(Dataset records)
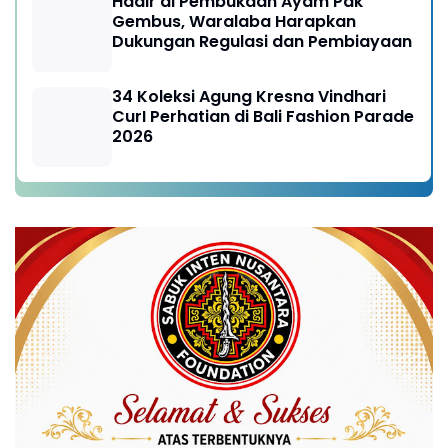
Hadir di Pembukaan Ayam Pak
Gembus, Waralaba Harapkan
Dukungan Regulasi dan Pembiayaan
34 Koleksi Agung Kresna Vindhari
CurI Perhatian di Bali Fashion Parade
2026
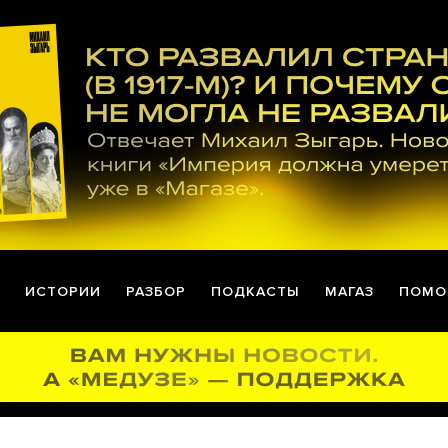
ИСТОРИИ
РАЗБОР
ПОДКАСТЫ
МАГАЗ
ПОМО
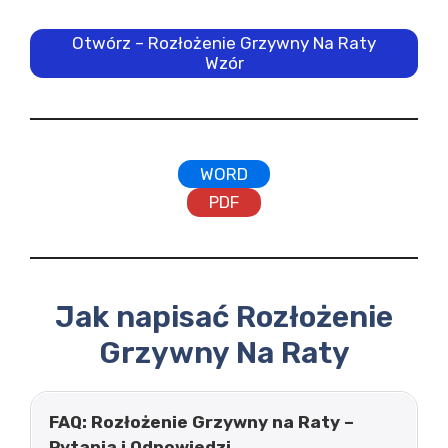
Otwórz – Rozłożenie Grzywny Na Raty
Wzór
WORD
PDF
Jak napisać Rozłożenie
Grzywny Na Raty
FAQ: Rozłożenie Grzywny na Raty –
Pytania i Odpowiedzi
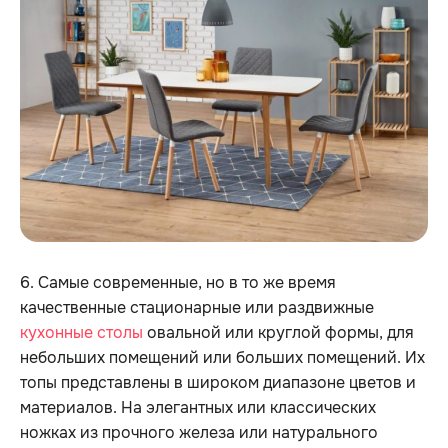
6. Самые современные, но в то же время
качественные стационарные или раздвижные
кухонные столы
овальной или круглой формы, для
небольших помещений или больших помещений. Их
топы представлены в широком диапазоне цветов и
материалов. На элегантных или классических
ножках из прочного железа или натурального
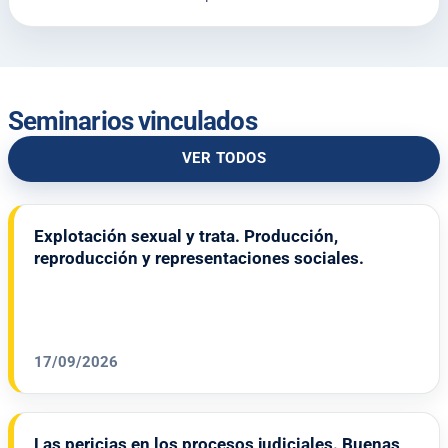
Seminarios vinculados
VER TODOS
Explotación sexual y trata. Producción,
reproducción y representaciones sociales.
17/09/2026
Las pericias en los procesos judiciales. Buenas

__GOAL OF THE EXERCISE__
Using the records above, output an exact copy without any pictures.

__TASK SOLUTION__
Hadir di Pembukaan Ayam Pak
Gembus, Waralaba Harapkan
Dukungan Regulasi dan Pembiayaan
34 Koleksi Agung Kresna Vindhari
CurI Perhatian di Bali Fashion Parade
2026
ИСТОРИИ
РАЗБОР
ПОДКАСТЫ
МАГАЗ
ПОМО
Otwórz – Rozłożenie Grzywny Na Raty
Wzór
WORD
PDF
Jak napisać Rozłożenie
Grzywny Na Raty
FAQ: Rozłożenie Grzywny na Raty –
Pytania i Odpowiedzi
6. Самые современные, но в то же время
качественные стационарные или раздвижные
кухонные столы
овальной или круглой формы, для
небольших помещений или больших помещений. Их
топы представлены в широком диапазоне цветов и
материалов. На элегантных или классических
ножках из прочного железа или натурального
Seminarios vinculados
VER TODOS
Explotación sexual y trata. Producción,
reproducción y representaciones sociales.
17/09/2026
Las pericias en los procesos judiciales. Buenas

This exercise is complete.